28. The method of claim 27, wherein the transition metal is selected from the group consisting of zinc (II), lanthanum (III), cerium (III), cerium (IV), tin (II), and combinations thereof.

29. An apparatus for introducing a water treatment material into a water supply, comprising:

a mixing chamber having an fluid inlet in fluid communication with a source of water to be treated, a fluid outlet, and a dispensing inlet;

a pumping device having a inlet in fluid communication with the fluid outlet of the mixing chamber and having an outlet in fluid communication with the water supply; and

a dispenser containing at least one unit dose of a solid or liquid water treatment material, in solid or liquid communication with the dispensing inlet of the mixing chamber.

30. The apparatus of claim 29, wherein fluid communication between the water supply and the mixing chamber is provided by an inlet line, and wherein fluid communication between the pumping device outlet is provided by an outlet line.

31. The apparatus of claim 29, wherein the pumping device is a peristaltic pump or a diaphragm pump.

32. The apparatus of claim 29, wherein the mixing chamber and the dispenser are integrated to form a single chamber.

33. The apparatus of claim 29, wherein the dispenser contains one or more of a microbicide, an algicide, an algistat, a pH control material, or a phosphate remover.

34. The apparatus of claim 29, further comprising a fluid inlet valve disposed between the water supply and the mixing chamber inlet.

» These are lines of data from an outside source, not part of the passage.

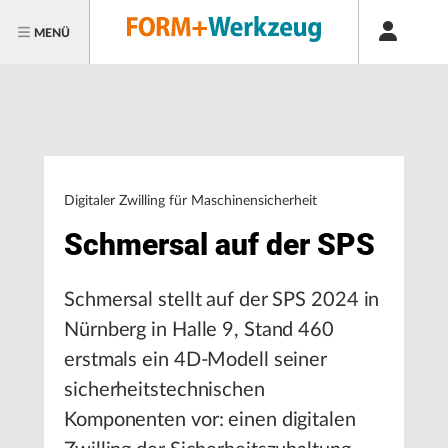
MENÜ
Digitaler Zwilling für Maschinensicherheit
Schmersal auf der SPS
Schmersal stellt auf der SPS 2024 in
Nürnberg in Halle 9, Stand 460
erstmals ein 4D-Modell seiner
sicherheitstechnischen
Komponenten vor: einen digitalen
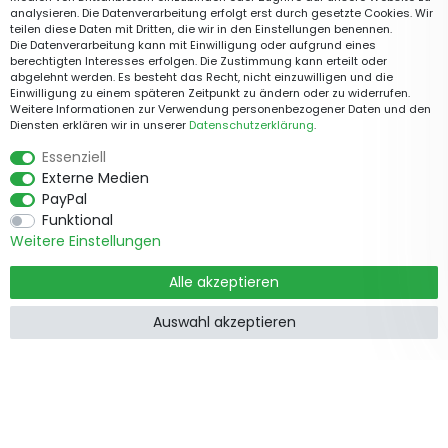
analysieren. Die Datenverarbeitung erfolgt erst durch gesetzte Cookies. Wir
teilen diese Daten mit Dritten, die wir in den Einstellungen benennen.
Die Datenverarbeitung kann mit Einwilligung oder aufgrund eines
berechtigten Interesses erfolgen. Die Zustimmung kann erteilt oder
abgelehnt werden. Es besteht das Recht, nicht einzuwilligen und die
Einwilligung zu einem späteren Zeitpunkt zu ändern oder zu widerrufen.
Weitere Informationen zur Verwendung personenbezogener Daten und den
Diensten erklären wir in unserer
Daten­schutz­erklärung
.
Essenziell
Externe Medien
PayPal
Funktional
Weitere Einstellungen
Alle akzeptieren
Auswahl akzeptieren
Produkte
Informationen
Garten &
Widerrufsrecht
Wohndekorationen
Impressum
Holzzäune
Datenschutzerklärung
Beetbegrenzung
AGB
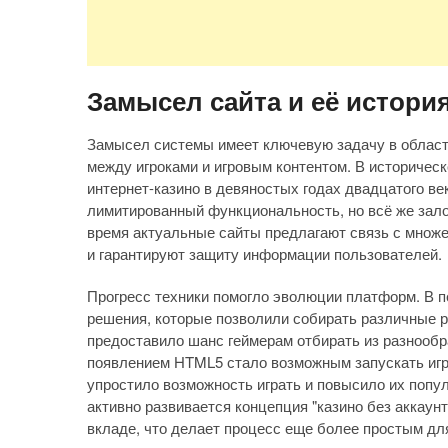
Замысел сайта и её истори
Замысел системы имеет ключевую задачу в области
между игроками и игровым контентом. В историчес
интернет-казино в девяностых годах двадцатого в
лимитированный функциональность, но всё же зал
время актуальные сайты предлагают связь с множ
и гарантируют защиту информации пользователей.
Прогресс техники помогло эволюции платформ. В п
решения, которые позволили собирать различные р
предоставило шанс геймерам отбирать из разнообра
появлением HTML5 стало возможным запускать игр
упростило возможность играть и повысило их поп
активно развивается концепция "казино без аккаунт
вкладе, что делает процесс еще более простым дл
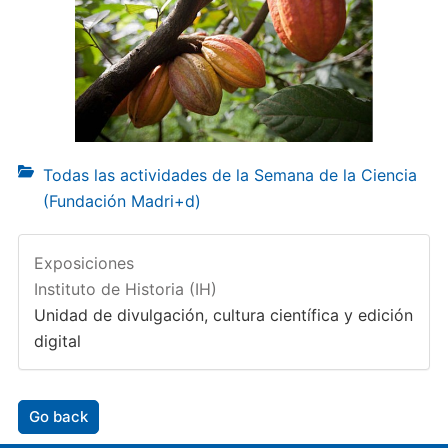
Todas las actividades de la Semana de la Ciencia
(Fundación Madri+d)
Exposiciones
Instituto de Historia (IH)
Unidad de divulgación, cultura científica y edición
digital
Go back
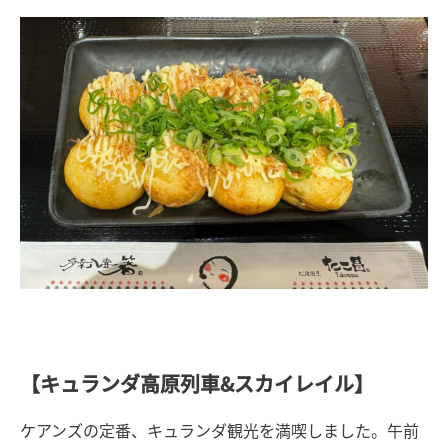
【キュランダ高原列車&スカイレイル】
ケアンズの定番、キュランダ観光を満喫しました。午前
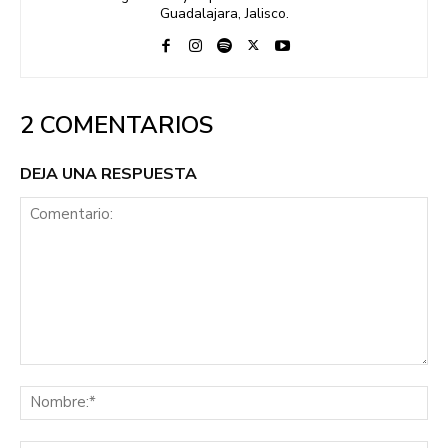
Guadalajara, Jalisco.
2 COMENTARIOS
DEJA UNA RESPUESTA
Comentario:
No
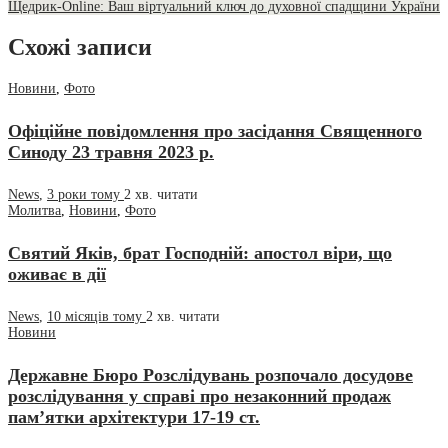
Щедрик-Online: Ваш віртуальний ключ до духовної спадщини України
Схожі записи
Новини
,
Фото
Офіційне повідомлення про засідання Священного
Синоду 23 травня 2023 р.
News
,
3 роки тому
2 хв.
читати
Молитва
,
Новини
,
Фото
Святий Яків, брат Господній: апостол віри, що
оживає в дії
News
,
10 місяців тому
2 хв.
читати
Новини
Державне Бюро Розслідувань розпочало досудове
розслідування у справі про незаконний продаж
пам’ятки архітектури 17-19 ст.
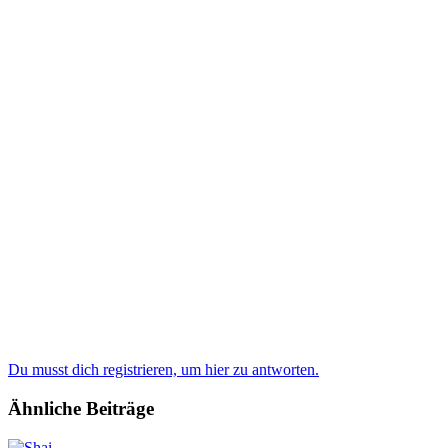
Du musst dich registrieren, um hier zu antworten.
Ähnliche Beiträge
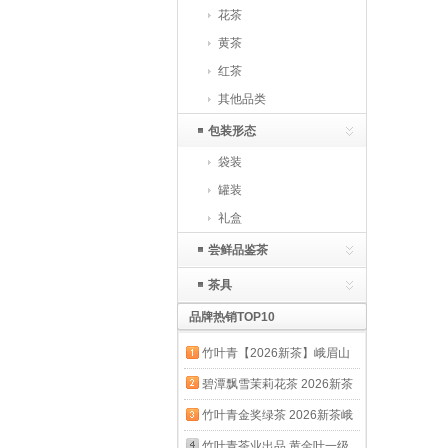
花茶
黄茶
红茶
其他品类
包装形态
袋装
罐装
礼盒
尝鲜品鉴茶
茶具
品牌热销TOP10
竹叶青【2026新茶】峨眉山
明前绿茶特级品味心意茶礼茶
碧潭飘雪茉莉花茶 2026新茶
叶礼盒 尝鲜装 18.6g*1盒
峨眉山茶一级自饮袋装口粮茶
竹叶青金奖绿茶 2026新茶峨
叶自己喝100g
眉山茶明前特级品味袋装自饮
竹叶青茶业出品 黄金叶一级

35. The apparatus of claim 34, further comprising a water level sensor in the mixing chamber, and wherein the fluid inlet valve is operatively coupled to the water level sensor, whereby the fluid inlet valve remains open until the water level in the mixing chamber reaches a predetermined level, at which time the fluid inlet valve is closed.

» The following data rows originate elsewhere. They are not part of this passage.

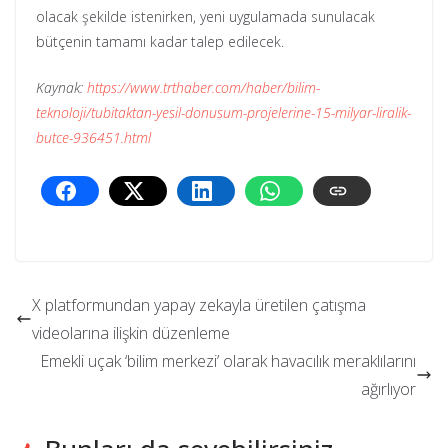
olacak şekilde istenirken, yeni uygulamada sunulacak
bütçenin tamamı kadar talep edilecek.
Kaynak:
https://www.trthaber.com/haber/bilim-
teknoloji/tubitaktan-yesil-donusum-projelerine-15-milyar-liralik-
butce-936451.html
X platformundan yapay zekayla üretilen çatışma
videolarına ilişkin düzenleme
Emekli uçak ‘bilim merkezi’ olarak havacılık meraklılarını
ağırlıyor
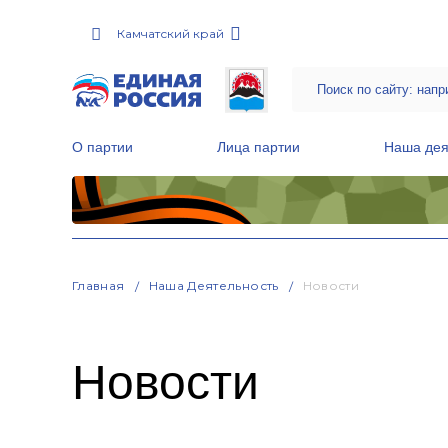
Камчатский край
О партии
Лица партии
Наша дея
Местные общественные приемные Партии
Руководитель Региональной обще
Народная программа «Единой России»
Главная
Наша Деятельность
Новости
Новости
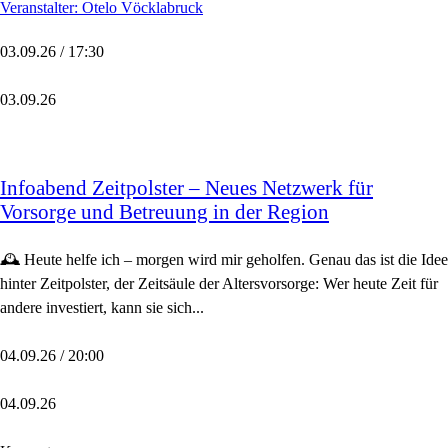
Veranstalter: Otelo Vöcklabruck
03.09.26 / 17:30
03.09.26
Infoabend Zeitpolster – Neues Netzwerk für
Vorsorge und Betreuung in der Region
🕰️ Heute helfe ich – morgen wird mir geholfen. Genau das ist die Idee
hinter Zeitpolster, der Zeitsäule der Altersvorsorge: Wer heute Zeit für
andere investiert, kann sie sich...
04.09.26 / 20:00
04.09.26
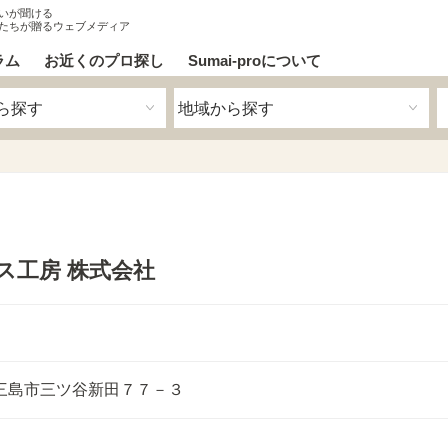
いが聞ける
たちが贈るウェブメディア
ラム
お近くのプロ探し
Sumai-proについて
ス工房 株式会社
三島市三ツ谷新田７７－３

36. The apparatus of claim 29, wherein the dispenser comprises at least two subchambers, each containing a unit dose of a water treatment material.

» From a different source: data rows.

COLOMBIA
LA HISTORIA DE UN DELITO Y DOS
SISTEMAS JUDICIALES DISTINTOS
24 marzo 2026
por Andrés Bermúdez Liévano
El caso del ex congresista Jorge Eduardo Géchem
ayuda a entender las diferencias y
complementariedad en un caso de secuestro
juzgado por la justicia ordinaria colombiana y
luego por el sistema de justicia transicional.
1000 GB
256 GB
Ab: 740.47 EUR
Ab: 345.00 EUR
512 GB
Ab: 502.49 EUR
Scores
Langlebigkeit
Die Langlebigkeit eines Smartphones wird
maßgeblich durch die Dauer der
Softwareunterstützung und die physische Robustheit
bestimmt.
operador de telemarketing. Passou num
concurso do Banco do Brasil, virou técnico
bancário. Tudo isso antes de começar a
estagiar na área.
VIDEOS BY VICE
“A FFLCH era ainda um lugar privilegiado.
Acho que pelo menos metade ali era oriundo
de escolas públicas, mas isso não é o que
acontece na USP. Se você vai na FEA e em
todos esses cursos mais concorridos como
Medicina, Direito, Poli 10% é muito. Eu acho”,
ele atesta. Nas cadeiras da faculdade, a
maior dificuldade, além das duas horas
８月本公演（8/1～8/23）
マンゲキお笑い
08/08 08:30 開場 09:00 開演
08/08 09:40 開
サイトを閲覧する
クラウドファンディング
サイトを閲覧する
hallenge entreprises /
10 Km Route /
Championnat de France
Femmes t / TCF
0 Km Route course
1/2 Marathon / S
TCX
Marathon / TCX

37. A method for controlling phosphate levels in water, comprising introducing to the water an effective amount of a soluble salt of a transition metal, wherein the cation forms a phosphate salt with a log Ksp of about −20.0 or less.

38. The method of claim 37, wherein the log Ksp ranges between about −20.0 and about −36.9.

39. The method of claim 37, wherein the transition metal is selected from the group consisting of zinc (II), lanthanum (III), copper (II), aluminum (III), cerium (III), cerium (IV), tin (II), and combinations thereof.

40. The method of claim 37, wherein the soluble salt is a halide or sulfate of a transition metal.

41. A method for controlling the growth of algae in water, comprising introducing to the water an algicidal or algistatic effective amount of a transition metal salt.

42. The method of claim 41, wherein the transition metal is selected from the group consisting of zinc (II), lanthanum (III), copper (II), aluminum (III), cerium (III), cerium (IV), tin (II), and combinations thereof.